In fact, I felt inspired to go use those apps, and writing started to feel like a drag.
After a couple more days of this, any inspiration I had to write was completely gone. Every time I sat down to write was a struggle.
And even though I knew this resistance was normal, that knowledge didn’t change how I felt. My mind seemed to be running through all the emotions and thoughts it could think of to cause me to stop writing.
I’m not going to lie, I was sometimes terrified of writing. So much so that just thinking about it would bring me to tears.
And it was in these moments, when inspiration and motivation had abandoned me, that all there was left for me to do was act.
And, despite so much telling me otherwise, I did.
And you know what I found?
In what felt like the unlikeliest of places — writing — I found what so many of us take to be the precursors to acting: inspiration.
This was a revelation to me.
I had never known that inspiration or motivation could be created from an action. I had always thought they were ephemeral, out of my control.
I never suspected that just by acting, in this case writing, that I could cause myself to become inspired to write.

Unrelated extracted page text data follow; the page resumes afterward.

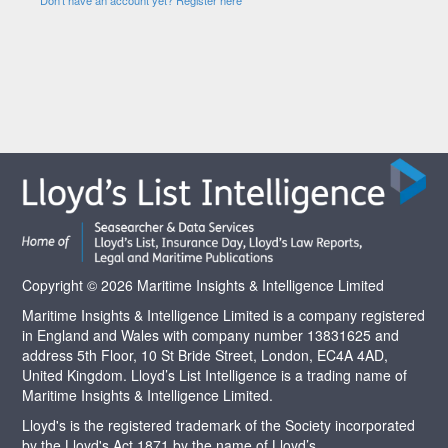
Copyright © 2026 Maritime Insights & Intelligence Limited
Maritime Insights & Intelligence Limited is a company registered
in England and Wales with company number 13831625 and
address 5th Floor, 10 St Bride Street, London, EC4A 4AD,
United Kingdom. Lloyd’s List Intelligence is a trading name of
Maritime Insights & Intelligence Limited.
Lloyd's is the registered trademark of the Society incorporated
by the Lloyd's Act 1871 by the name of Lloyd’s.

It was the reverse of the process above — action caused motivation and inspiration.
The beauty of this is that we’re always in control of how we act, even if it’s hard. We don’t have to wait to be inspired to act. The inspiration will come, in time.

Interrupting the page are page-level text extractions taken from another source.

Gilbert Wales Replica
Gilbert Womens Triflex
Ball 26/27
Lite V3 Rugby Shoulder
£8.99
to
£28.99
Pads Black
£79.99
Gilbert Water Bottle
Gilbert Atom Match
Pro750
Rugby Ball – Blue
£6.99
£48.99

This is what the self-help industry either fails to communicate to us or doesn’t know: inspiration is not a sustainable source of action. It will not propel us to our goals.
Only action, in spite of fear, anxiety, distraction… in spite of all the thoughts and emotions are minds will throw in our way, gets to us where we want to go.
So, the next time your inspiration to change has run out, remember that if you can just keep going despite all the resistance you will feel, that inspiration will return and it will be caused by you — by your very actions.
And once you experience this shift for yourself, no change will ever be the same.
You can change, but it’s often not in the way we’re sold by the self-help industry.
Change is fucking hard. And no matter how much we might wish for reality to be otherwise, it’s not and never will be.
So, accept it. Accept that change takes time. Accept that change requires us to fail. Accept that change will cause our brain to give us a million reasons to give up.
In the end, telling yourself anything else is just to deny reality, and then when confronted with these challenges you will throw your hands up and curse the universe for being unfair.
But, the universe is not unfair. It just IS.
We are human, and as such must live within the constaints of being human.
And trust that, in time and through failure and overcoming your mind’s resistance, change will come.
And you will finally get what you want.